Hayley Cunningham receives Community and Clinical Research Training Program award

H CunninghamCongratulations to Hayley Cunningham, MD, Infectious Diseases Fellow, for her recent award as a scholar of the Brown University Community and Clinical Research Training (CCRT) Program. The goal of the NIH-funded CCRT program is to train the next generation of researchers to end the HIV epidemic and to conduct research related to reducing racial disparities in HIV outcomes in the Southern United States.

The program was initially funded in 2008 and prioritizes training investigators from or conducting practice-oriented research in geographic hotspots of HIV infection. The structured mentoring program will focus on community-engaged scholarship, geographically circumscribed interventions, reducing racial disparities in HIV infection, partnering with health departments, and delivering proven HIV prevention and care interventions through novel means in the rural South.
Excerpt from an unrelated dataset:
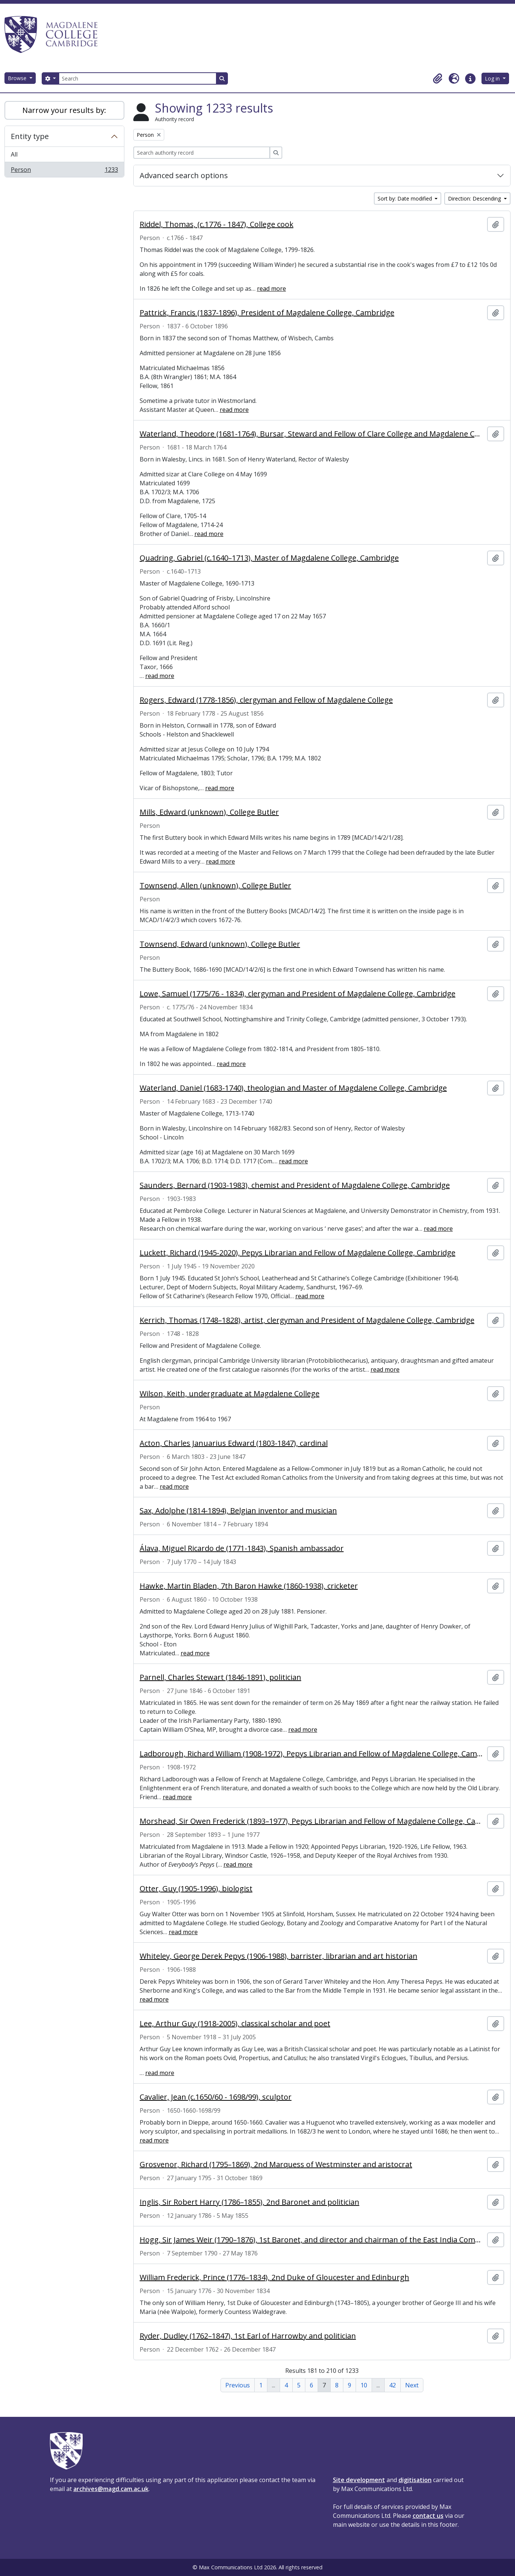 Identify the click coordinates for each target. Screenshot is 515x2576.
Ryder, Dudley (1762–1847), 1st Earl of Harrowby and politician (248, 2335)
Training includes formal coursework, quarterly mentoring workshops, one-on-one mentoring, epidemiological design, and clinical service delivery experiences in real-world clinical and community settings. The program scholars will lead scientific investigation addressing social, structural and behavioral drivers of the epidemic; lead clinical, epidemiological and implementation research to mitigate HIV/AIDS disparities; and develop, implement, and evaluate culturally appropriate and geographically circumscribed interventions.

Dr. Cunningham’s research focus is improving HIV prevention and treatment among gender diverse communities.  As an Interdisciplinary Research Training Program in AIDS (IRTPA) T32 trainee, her current project involves mapping the PrEP care continuum for transgender patients within the Duke health care system.  At the same time, she is working to integrate PrEP care in the Gender Medicine Clinic to improve PrEP uptake and adherence.  She hopes to partner with the Durham County Health Department and community-based organizations to increase awareness, access, and acceptability of PrEP, HIV testing, and HIV treatment among gender diverse communities in the Triangle.